The conversations always take a sexual turn. As though everything the gay employee does is gay, and sexually charged. She can’t even come up and say hello without them thinking she wants to do explicit things to the girl. It was really frustrating to listen to them talk about it, in low whispers, like it was a crime to be flirty.
I want to scream, “WHY? Why does everything she does make you think she wants to sleep with you?”
Most of the time she just comes up to us to talk. To say a few words and chat before she has to go back and stand by herself by the door. How they get all of the other stuff out of that is beyond me.
Why do they automatically jump to the conclusion that every gay person just wants to have sex with everything that walks?
They make jokes that are disgusting and really stereotypical. Lumping everyone into the same group. Gay to them means sex.
Hello people, just because someone is gay, doesn’t mean they automatically start hitting on you if you are the same sex.
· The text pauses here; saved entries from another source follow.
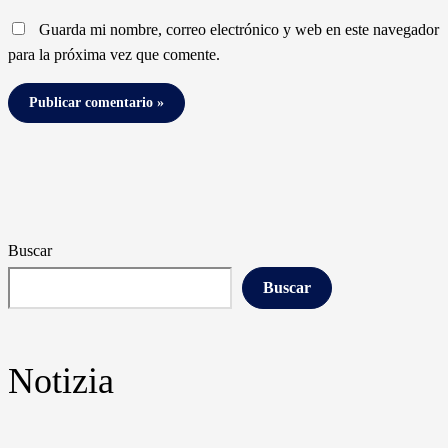
Guarda mi nombre, correo electrónico y web en este navegador
para la próxima vez que comente.
Buscar
Buscar
Notizia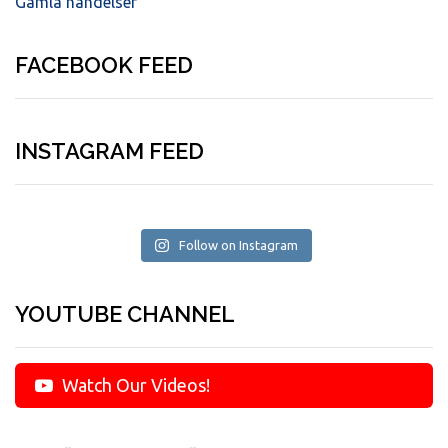
Gamla händelser
FACEBOOK FEED
INSTAGRAM FEED
Follow on Instagram
YOUTUBE CHANNEL
Watch Our Videos!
They may not even find you attractive.
I could explain to them what it really means. That it’s just attraction. It just means that I am attracted to the same sex. That some of us are actually just like you.
Heck, if I told them I was gay they might laugh and think I was joking. They have heard me talk about my faith. They think because I am a Christian I would never be gay.
One guy was talking about how many gay employees there were in the store and he said, “One in five people are gay you know.”
Then he said, “I’m not, you’re not and I know you’re not (pointing at me).”
If my face wasn’t red in that moment, I don’t know how. I didn’t say a word. I just stood there and he kept on his little game of guessing who was gay and who wasn’t.